Como escreveu o ex-presidente da Corte Constitucional italiana,
Zagrebelski, fundador da “Bienal da Democracia” de Turim, o
governo parece não entender que “hábitos, atividades e
necessidades materiais e espirituais das pessoas não são matéria
inerte, moldável como cera nos mínimos detalhes” e depois do
período de obediência é necessário construir a fase da
responsabilidade”. Esta não pode prescindir de uma participação
ativa dos cidadãos porque "chamar à obediência e solicitar à
ética responsabilidade são coisas profundamente diferentes” e os
meios para promover cada uma delas também são totalmente diversos.

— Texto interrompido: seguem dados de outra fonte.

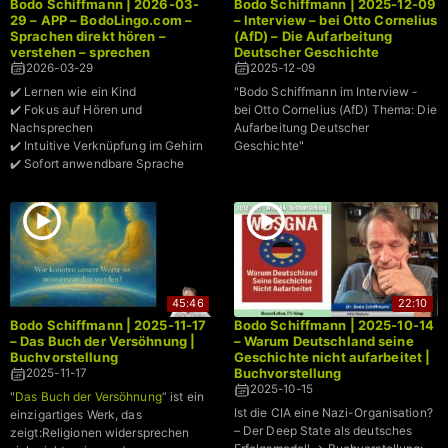
Bodo Schiffmann | 2026-03-
Bodo Schiffmann | 2025-12-09
29 – APP – BodoLingo.com –
– Interview – bei Otto Cornelius
Sprachen direkt hören –
(AfD) – Die Aufarbeitung
verstehen – sprechen
Deutscher Geschichte
2026-03-29
2025-12-09
✔️ Lernen wie ein Kind
"Bodo Schiffmann im Interview -
✔️ Fokus auf Hören und
bei Otto Cornelius (AfD) Thema: Die
Nachsprechen
Aufarbeitung Deutscher
✔️ Intuitive Verknüpfung im Gehirn
Geschichte"
✔️ Sofort anwendbare Sprache
45:46
22:10
Bodo Schiffmann | 2025-11-17
Bodo Schiffmann | 2025-10-14
– Das Buch der Versöhnung |
– Warum Deutschland seine
Buchvorstellung
Geschichte nicht aufarbeitet |
Buchvorstellung
2025-11-17
2025-10-15
"
Das Buch der Versöhnung
“ ist ein
Ist die CIA eine Nazi-Organisation?
einzigartiges Werk, das
– Der Deep State als deutsches
zeigt:Religionen widersprechen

Este debate reforçou-se com a apresentação do “Relatório 2019
da administração partilhada dos bens comuns”, redigido pelo
Laboratório da Subsidiariedade (www.labsus.org) que coordena 218
cidades italianas que apostaram na construção de pactos de gestão
de espaços, edifícios e atividades públicas, co-construindo
regulamentos municipais para agilizar a cooperação entre
comunidades e autarquias. Vale a pena reforçar que cerca de 20 por
cento destes pactos são realizados com grupos informais de cidadãos
(não legalmente constituídos), e 1/5 dos participantes são
indivíduos não filiados nas formas de associativismo clássico. Uma
parte significativa destes ‘movimentos’ não interromperam a sua
atividade durante o período de emergência, optando por direcionar a
sua ação para apoiar pessoas em situação de vulnerabilidade. Para
realçar o contributo à resiliência das cidades italianas,
oferecido por estas experiências participativas, a Associação
Nacional de Municípios (ANCI) tem vindo a organizar webinars para
divulgar as boas práticas e imaginar como “refundar a
participação” cívica com a retomada gradual das atividades
sociais. Cidades como Milão, Bari ou Nápoles têm vindo a abrir aos
cidadãos os seus Planos de Resiliência, a organizar hubs
para otimizar as atividades espontâneas de solidariedade, e a
coordenar as mais de 40.000 iniciativas de crowdfunding que
foram sendo financiadas durante o período de emergência. Muitas
câmaras têm distribuído longos inquéritos visando entender como
os cidadãos têm vivido a sociabilidade limitada, os espaços da
casa, as exigências de apoio familiar à telescola e as dinâmicas
de smart working. Em apenas uma semana, Reggio Emilia recolheu
4800 respostas a um extenso questionário para repensar a
participação cívica, e 34 por cento dos que responderam declararam
que estão prontos a envolver-se, embora nunca se tenham implicado
nos processos participativos antes da crise.
É
claro que a participação vai ter que ser repensada. As pessoas têm
medo de se reencontrar em grandes grupos, e provavelmente estão
saturadas de tecnologia nas suas vidas, mas querem, sobretudo, ser
ouvidas sobre grandes questões, como a reconstrução do estado
social (sobretudo educação e saúde) e a luta contra as novas
desigualdades e as exclusões.
É
preciso também repensar os padrões das habitações, reprogramá-las
para novas formas de convívio e multifuncionalidades, como ensina
uma rede de arquitetos da Galiza que está a apoiar os habitantes na
transformação dos seus espaços de vida. Nova Orleães – depois
do furação Katrina – tem ensinado ao mundo quanto a participação
na reconstrução é indispensável para repensar o tecido urbano e a
sua economia. Durante a crise da Covid-19, autarquias como as de
Prato (com o seu diálogo precoce com a enorme comunidade chinesa) ou
Seattle (decidindo com os cidadãos os sítios a ser usados para as
quarentenas) têm dado prova de que apostar nos habitantes pode
trazer soluções geniais até na emergência.
Pode
Portugal ficar fora deste debate? É impossível, para um país que
entrou com força no mapa mundial da participação pública, à qual
os meios de comunicação nacionais tem dedicado tanto espaço. Somos
dos poucos países que tem tido centenas de orçamentos
participativos locais e até três experiências promovidas pelo
governo nacional, e a RAP (Rede das Autarquias Participativas) é
única no panorama europeu. Por dois meses, os nossos processos
participativos formalizados ficaram em modalidade “stand-by”,
bloqueados pelo distanciamento social e as urgências sanitárias.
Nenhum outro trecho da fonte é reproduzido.